> [Instructions for the task]:
Search the material for "Prozent" and copy each line in which it is found.

> [Given information]:
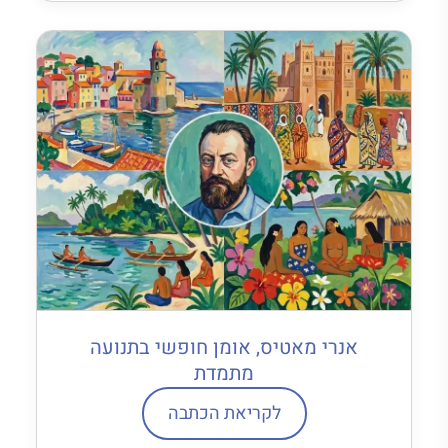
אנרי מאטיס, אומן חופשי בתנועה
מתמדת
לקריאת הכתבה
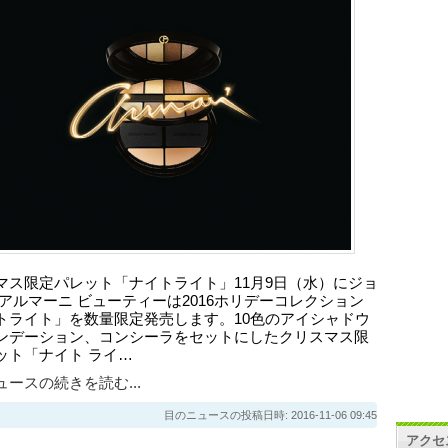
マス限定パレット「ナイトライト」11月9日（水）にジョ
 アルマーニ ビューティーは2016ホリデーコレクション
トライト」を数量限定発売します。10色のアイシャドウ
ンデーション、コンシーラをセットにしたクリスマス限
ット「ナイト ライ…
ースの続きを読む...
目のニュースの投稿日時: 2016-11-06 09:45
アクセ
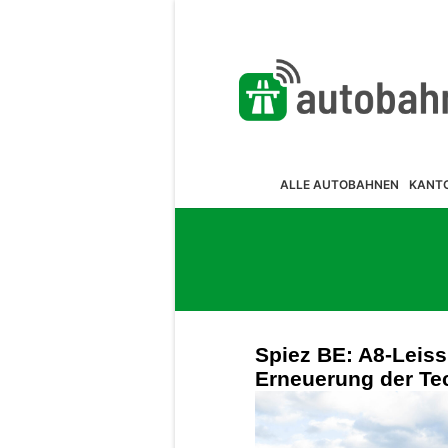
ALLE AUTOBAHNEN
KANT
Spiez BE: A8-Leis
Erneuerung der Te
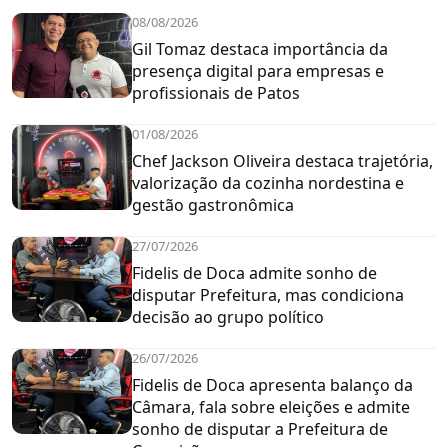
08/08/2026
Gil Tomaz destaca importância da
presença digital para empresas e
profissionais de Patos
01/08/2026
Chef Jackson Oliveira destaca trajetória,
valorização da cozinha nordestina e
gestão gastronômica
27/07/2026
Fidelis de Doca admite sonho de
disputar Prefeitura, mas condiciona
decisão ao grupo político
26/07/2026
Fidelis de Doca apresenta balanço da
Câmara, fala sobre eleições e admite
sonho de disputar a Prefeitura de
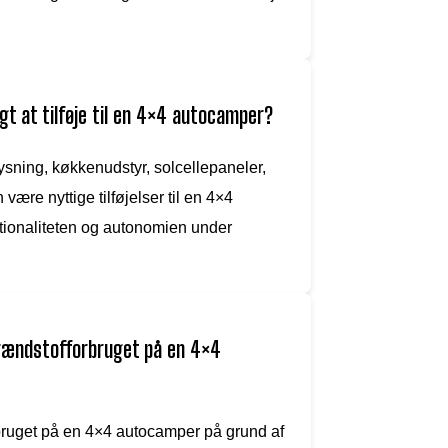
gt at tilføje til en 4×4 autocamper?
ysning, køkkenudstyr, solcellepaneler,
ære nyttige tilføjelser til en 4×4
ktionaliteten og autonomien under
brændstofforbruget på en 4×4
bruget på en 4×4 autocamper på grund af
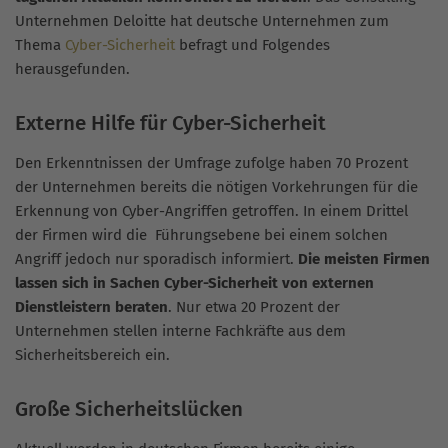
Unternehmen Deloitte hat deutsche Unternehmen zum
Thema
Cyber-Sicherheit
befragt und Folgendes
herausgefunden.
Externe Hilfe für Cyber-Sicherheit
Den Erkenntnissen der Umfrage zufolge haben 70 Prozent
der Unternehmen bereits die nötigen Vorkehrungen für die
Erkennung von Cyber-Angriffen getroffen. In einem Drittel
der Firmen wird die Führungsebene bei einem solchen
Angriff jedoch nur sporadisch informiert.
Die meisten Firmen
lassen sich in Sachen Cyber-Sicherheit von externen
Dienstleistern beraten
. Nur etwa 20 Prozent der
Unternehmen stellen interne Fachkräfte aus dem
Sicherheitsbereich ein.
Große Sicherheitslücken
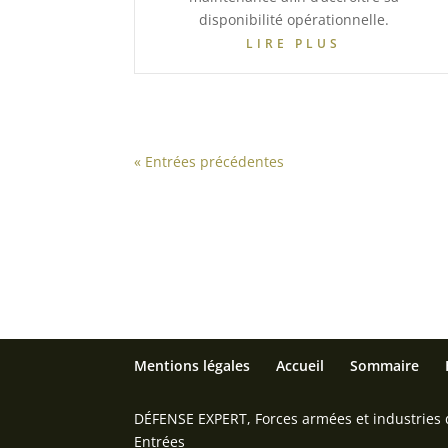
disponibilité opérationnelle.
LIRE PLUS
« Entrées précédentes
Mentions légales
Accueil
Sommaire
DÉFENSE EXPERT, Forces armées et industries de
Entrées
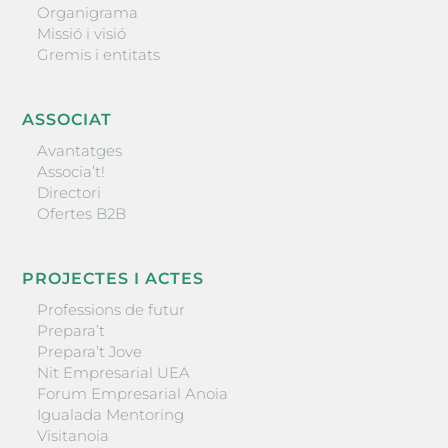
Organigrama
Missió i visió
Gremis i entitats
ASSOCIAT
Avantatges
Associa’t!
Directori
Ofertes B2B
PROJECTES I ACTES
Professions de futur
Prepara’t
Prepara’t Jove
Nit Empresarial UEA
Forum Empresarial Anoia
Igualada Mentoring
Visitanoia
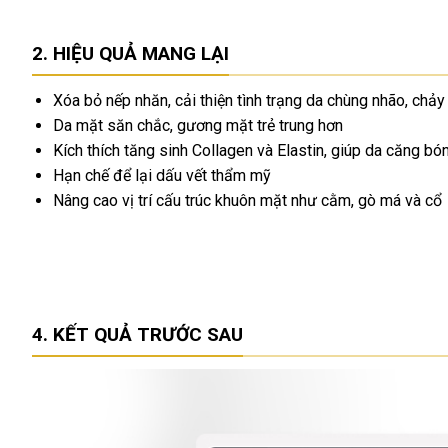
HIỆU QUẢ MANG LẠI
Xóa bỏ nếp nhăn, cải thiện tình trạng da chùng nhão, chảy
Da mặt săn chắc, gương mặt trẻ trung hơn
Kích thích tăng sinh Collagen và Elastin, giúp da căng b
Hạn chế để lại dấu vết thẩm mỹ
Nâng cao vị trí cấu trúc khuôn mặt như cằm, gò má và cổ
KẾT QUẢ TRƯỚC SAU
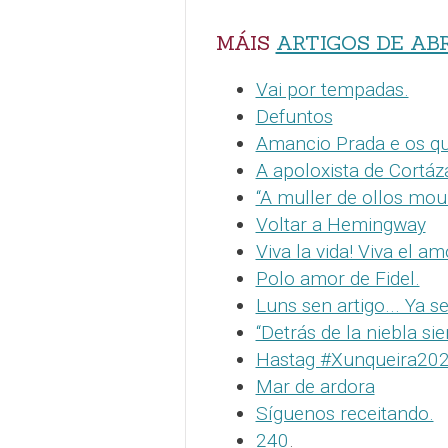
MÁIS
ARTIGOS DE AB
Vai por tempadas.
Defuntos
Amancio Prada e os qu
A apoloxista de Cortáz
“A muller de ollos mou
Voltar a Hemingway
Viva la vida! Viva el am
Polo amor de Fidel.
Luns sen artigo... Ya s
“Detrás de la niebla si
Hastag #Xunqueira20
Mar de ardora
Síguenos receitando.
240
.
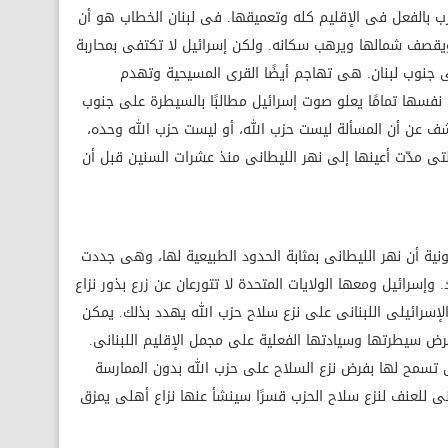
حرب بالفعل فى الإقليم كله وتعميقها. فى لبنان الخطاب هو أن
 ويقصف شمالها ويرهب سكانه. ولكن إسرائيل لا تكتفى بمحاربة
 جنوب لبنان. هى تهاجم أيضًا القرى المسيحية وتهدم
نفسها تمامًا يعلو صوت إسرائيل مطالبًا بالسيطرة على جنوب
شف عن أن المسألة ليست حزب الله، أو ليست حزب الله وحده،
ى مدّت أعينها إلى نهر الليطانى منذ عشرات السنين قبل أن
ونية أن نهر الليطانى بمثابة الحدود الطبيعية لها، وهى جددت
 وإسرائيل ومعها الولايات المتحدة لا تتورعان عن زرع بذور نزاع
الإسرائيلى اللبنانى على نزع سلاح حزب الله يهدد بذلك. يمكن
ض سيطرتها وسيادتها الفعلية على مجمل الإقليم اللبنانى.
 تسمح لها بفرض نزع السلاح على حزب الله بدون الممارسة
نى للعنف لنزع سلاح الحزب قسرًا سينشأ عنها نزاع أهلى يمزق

> [Written response]:
Den Erkenntnissen der Umfrage zufolge haben 70 Prozent
. Nur etwa 20 Prozent der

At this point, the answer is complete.